Recently, Qwen 35b topped the open-source model popularity chart! However, it's not the official Qwen model, but a de-censored "cracked" version. After being uncensored, this model hardly refuses to answer any questions — the content filtering wall has been removed. It can be connected to OpenClaw, serving as an uncensored adult version with unlimited tokens.

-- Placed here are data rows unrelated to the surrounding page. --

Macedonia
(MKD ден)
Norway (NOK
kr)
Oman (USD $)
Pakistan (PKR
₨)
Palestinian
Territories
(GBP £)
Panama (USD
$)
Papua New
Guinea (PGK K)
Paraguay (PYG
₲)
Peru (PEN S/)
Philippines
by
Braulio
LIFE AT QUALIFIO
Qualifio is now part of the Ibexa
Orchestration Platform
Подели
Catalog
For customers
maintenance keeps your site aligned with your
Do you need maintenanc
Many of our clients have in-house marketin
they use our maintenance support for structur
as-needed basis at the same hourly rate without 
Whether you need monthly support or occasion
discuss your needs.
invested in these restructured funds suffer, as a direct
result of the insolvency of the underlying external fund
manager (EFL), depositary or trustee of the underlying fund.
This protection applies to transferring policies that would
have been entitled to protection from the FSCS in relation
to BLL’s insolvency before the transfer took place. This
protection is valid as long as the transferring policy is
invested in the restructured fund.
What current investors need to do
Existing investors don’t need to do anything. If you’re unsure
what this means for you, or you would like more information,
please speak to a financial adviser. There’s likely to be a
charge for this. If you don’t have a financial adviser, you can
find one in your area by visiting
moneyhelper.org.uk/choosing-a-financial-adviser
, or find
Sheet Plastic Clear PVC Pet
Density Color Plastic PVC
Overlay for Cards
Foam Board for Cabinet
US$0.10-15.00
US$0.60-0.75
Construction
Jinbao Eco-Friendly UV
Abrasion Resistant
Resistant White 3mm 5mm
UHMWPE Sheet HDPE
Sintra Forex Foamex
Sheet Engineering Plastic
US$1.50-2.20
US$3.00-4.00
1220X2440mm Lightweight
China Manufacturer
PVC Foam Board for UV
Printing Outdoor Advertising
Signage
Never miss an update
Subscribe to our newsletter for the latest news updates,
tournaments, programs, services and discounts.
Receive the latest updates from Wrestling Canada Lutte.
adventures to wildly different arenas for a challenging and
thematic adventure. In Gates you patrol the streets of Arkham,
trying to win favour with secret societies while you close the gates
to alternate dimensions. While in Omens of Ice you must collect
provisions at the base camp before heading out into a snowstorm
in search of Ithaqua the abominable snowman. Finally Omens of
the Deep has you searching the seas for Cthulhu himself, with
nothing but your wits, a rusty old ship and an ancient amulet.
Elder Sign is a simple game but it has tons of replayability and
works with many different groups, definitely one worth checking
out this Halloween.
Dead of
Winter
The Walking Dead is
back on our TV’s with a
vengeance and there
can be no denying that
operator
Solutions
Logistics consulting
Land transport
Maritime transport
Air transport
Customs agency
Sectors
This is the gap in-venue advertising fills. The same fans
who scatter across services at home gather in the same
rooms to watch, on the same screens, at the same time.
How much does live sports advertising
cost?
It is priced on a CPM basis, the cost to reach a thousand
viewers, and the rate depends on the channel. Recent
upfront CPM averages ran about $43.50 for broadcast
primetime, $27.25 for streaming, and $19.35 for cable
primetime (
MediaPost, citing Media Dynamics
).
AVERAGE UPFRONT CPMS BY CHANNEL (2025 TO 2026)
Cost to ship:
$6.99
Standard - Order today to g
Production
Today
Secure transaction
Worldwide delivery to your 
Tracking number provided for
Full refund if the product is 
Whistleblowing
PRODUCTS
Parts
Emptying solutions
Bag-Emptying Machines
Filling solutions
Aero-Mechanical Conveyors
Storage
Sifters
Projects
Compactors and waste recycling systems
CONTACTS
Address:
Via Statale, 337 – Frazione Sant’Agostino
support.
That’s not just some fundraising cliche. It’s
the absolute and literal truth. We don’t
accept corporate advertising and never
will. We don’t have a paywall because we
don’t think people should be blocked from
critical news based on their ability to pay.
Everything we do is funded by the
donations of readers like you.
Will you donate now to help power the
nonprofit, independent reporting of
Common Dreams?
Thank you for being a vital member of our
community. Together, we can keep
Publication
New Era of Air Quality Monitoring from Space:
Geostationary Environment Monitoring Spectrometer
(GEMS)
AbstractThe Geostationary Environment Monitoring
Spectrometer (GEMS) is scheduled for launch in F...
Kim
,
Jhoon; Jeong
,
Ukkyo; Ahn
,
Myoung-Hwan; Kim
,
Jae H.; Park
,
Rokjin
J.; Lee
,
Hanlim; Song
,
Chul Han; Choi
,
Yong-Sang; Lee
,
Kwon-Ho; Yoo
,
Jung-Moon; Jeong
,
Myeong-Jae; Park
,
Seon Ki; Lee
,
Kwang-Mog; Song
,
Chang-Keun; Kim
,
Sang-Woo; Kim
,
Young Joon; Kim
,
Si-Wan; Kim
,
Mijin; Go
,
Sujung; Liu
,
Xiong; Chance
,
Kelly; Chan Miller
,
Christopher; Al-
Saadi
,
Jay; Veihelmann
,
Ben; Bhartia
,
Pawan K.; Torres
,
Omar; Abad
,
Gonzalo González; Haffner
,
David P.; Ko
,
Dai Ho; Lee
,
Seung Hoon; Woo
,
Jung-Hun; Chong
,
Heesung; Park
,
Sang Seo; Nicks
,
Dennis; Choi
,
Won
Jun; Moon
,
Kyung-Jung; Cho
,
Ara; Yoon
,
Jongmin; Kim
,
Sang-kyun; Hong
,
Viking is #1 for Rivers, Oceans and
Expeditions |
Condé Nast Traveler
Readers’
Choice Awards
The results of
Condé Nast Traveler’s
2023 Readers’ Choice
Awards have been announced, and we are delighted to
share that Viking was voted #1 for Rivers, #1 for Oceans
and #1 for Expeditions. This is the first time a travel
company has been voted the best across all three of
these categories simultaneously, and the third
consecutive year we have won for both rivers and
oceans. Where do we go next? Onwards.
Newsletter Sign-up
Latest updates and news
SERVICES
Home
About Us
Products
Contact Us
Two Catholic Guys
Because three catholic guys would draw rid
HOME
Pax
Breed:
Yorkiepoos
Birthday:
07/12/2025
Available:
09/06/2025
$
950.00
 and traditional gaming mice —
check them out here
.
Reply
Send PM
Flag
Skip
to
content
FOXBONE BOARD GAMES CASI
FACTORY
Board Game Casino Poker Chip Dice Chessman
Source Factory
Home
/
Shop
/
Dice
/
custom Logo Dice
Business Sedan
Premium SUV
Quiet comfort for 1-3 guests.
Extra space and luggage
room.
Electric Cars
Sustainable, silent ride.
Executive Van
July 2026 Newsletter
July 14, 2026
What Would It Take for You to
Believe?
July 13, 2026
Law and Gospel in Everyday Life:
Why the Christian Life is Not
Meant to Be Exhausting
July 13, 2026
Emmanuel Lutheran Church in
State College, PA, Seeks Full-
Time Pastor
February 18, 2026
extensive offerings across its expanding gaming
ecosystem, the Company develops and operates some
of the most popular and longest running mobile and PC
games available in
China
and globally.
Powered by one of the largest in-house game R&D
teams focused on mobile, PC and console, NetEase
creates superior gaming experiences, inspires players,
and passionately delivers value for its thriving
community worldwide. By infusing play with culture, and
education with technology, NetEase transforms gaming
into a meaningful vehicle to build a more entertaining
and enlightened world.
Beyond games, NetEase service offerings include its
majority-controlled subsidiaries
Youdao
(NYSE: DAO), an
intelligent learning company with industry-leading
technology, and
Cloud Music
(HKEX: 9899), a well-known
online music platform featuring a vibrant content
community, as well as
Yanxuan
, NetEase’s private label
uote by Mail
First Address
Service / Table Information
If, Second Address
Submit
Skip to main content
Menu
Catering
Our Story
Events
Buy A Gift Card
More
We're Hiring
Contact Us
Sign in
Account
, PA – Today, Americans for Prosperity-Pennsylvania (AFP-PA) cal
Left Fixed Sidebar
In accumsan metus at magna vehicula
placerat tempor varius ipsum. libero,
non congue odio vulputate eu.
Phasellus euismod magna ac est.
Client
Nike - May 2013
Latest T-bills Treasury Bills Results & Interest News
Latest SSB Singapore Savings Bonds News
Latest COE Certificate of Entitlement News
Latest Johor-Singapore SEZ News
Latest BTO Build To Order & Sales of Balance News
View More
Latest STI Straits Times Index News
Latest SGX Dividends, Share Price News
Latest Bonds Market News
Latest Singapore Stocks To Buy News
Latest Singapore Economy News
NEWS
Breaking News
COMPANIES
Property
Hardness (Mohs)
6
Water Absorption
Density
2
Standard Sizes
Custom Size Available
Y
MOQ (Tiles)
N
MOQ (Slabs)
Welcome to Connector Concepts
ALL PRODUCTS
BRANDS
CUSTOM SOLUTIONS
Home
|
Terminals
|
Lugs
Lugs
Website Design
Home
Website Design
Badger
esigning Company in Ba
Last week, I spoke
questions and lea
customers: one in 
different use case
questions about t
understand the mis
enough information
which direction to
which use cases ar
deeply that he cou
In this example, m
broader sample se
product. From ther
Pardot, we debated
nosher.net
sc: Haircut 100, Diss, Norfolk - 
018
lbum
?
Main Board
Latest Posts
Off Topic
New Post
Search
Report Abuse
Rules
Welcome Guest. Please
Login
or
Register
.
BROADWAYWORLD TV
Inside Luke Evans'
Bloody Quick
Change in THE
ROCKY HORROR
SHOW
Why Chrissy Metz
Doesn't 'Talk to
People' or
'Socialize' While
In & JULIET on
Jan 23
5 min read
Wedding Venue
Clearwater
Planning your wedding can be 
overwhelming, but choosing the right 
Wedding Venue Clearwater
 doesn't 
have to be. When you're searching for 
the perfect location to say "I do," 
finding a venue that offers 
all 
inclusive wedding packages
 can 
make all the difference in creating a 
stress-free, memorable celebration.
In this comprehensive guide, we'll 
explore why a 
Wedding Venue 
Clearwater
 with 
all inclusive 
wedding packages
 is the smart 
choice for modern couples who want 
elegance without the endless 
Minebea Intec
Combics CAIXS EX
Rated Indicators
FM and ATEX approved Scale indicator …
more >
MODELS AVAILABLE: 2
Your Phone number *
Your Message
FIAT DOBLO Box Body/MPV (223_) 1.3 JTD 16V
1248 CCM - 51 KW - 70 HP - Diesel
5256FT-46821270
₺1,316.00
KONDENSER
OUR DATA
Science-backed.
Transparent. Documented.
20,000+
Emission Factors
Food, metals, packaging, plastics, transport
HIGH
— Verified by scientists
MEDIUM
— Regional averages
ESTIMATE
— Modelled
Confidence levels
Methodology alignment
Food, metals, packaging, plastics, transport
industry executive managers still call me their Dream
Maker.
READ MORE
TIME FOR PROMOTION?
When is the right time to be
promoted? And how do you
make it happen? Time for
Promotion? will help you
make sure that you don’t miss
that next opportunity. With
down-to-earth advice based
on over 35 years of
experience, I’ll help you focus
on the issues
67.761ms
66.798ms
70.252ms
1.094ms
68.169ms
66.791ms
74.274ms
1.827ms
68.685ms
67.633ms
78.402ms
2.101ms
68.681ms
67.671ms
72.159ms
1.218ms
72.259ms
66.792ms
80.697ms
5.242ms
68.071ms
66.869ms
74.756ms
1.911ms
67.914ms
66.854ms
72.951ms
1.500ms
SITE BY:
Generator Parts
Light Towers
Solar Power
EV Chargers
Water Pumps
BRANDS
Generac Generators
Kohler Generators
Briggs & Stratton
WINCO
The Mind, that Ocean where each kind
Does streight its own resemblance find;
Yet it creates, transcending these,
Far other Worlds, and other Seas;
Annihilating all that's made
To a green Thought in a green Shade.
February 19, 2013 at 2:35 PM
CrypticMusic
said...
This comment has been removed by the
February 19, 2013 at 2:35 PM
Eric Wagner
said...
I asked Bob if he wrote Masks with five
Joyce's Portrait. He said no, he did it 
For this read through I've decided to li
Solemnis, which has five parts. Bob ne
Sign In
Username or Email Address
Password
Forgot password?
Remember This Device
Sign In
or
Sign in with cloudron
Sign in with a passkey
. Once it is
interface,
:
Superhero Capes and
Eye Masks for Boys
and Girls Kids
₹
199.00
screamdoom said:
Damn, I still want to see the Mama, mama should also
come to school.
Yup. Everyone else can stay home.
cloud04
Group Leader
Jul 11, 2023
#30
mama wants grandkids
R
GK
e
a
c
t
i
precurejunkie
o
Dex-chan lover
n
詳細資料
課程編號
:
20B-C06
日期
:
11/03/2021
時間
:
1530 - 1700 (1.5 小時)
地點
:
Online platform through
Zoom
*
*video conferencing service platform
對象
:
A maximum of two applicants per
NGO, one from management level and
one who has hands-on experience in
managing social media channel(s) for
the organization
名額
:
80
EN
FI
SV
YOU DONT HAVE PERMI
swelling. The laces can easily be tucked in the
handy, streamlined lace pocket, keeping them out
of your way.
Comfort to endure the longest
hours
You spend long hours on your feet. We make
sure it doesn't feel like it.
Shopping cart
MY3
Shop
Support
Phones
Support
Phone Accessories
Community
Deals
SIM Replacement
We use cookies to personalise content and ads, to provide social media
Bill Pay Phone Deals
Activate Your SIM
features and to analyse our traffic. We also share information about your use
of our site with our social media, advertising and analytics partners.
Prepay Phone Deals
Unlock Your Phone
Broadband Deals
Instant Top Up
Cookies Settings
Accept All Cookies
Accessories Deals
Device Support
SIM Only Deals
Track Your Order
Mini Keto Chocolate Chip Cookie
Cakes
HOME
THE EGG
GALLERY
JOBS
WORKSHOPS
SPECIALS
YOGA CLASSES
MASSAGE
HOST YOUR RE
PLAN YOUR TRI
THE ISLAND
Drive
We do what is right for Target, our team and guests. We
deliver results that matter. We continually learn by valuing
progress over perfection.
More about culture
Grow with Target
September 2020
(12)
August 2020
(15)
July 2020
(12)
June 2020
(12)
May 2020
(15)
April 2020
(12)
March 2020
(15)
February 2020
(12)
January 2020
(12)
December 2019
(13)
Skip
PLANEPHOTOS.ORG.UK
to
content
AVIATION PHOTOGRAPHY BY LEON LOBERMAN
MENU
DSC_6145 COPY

It's natively multimodal and quite shocking, but I won't go into details here.
What configuration is needed?
The Q4 quantized version is about 21GB, plus context, so you need at least 24GB of VRAM. For a desktop, the only options are RTX 3090, RTX 4090, or RTX 5090. The other path is an Apple Mac with 32GB or more of unified memory.
If you already have a PC that meets the performance requirements, you can go ahead and try deploying it. If not, below are recommended new-build solutions.
Desktop Solution: RTX 5090D Graphics Card Desktop
The RTX 5090D V2 has 24GB of GDDR7 VRAM, which handles the Q4 quantized version with ease.
| Component | Recommended Model | Approx. Price |
|---|---|---|
| CPU | AMD Ryzen 7 9700X | ¥1949 |
| Motherboard | B850M | ¥1300 |
| RAM | 64GB DDR5 (32GB×2) | ¥5000 |
| GPU | RTX 5090D V2 24G | ¥19000 |
| Storage | 2TB NVMe SSD | ¥1600 |
| Power Supply | 1200W Gold Full Modular | ¥1300 |
| Case + Cooling | 360mm Liquid Cooling + Case | ¥1000 |
| Total | ~¥31149 |
Unified Memory Solution: Apple Mac with 32GB or More
The newly released MacBook Air M5 with 32GB unified memory can just fit the Q4 quantized version (~21GB). Apple's unified memory is shared between CPU and GPU, unlike PC which separates RAM and VRAM.
A note: because MoE (Mixture of Experts) only activates 3B weights for computation during inference, the actual demand on memory bandwidth is much lower than for a dense model of the same size. The experience on a Mac for this model is smoother than for a dense 27B model of equivalent quality. I haven't generally recommended Macs for running large models before, but this model is somewhat an exception.
Recommended models:
- MacBook Air M5 32GB: ~¥14499 – balances portability and performance.
- Mac mini M4 32GB: ~¥8999 (external monitor required) – also a good choice, but it's out of stock; ordering from the official website would require waiting until the end of May for delivery.
How to choose between the two solutions?
- If you are already in the Apple ecosystem or have a relatively limited budget, choose the Mac solution.
- If you want extreme inference speed, run multiple tasks simultaneously, or were already planning to build a high-end PC, choose the RTX 5090 build.
How to deploy?
Route A: Ollama (for users with some technical background)
Ollama is currently the most popular local large model management tool, supporting both Windows and Mac.
- Go to http://ollama.com to download and install.
- Open a terminal and enter the corresponding model pull command (you can find the Ollama command format on the Hugging Face model page).
- The first run will automatically download the model (about 20GB, so be patient). Once downloaded, you can start chatting right away.
For Mac users, it's recommended to look for the MLX version first, as inference speed will be faster.
Route B: LM Studio (recommended for beginners, pure GUI)
- Go to lmstudio.ai to download and install – available for both Windows and Mac.
- After opening, type this into the search bar:
HauhauCS/Qwen3.5-35B-A3B-Uncensored-HauhauCS-Aggressiveand find the Q4_K_M quantized version to download. - Load the model and use it directly in the built-in chat interface.

The advantage of LM Studio is that it shows real-time VRAM usage, making it easy to judge whether your current configuration can handle the model.
Cautionary notes
- The model file is about 20GB – make sure you have enough disk space before downloading.
- The first load will be slow – this is normal, just wait; it's not frozen.
If you already have a Mac with 32GB, you can try it right now.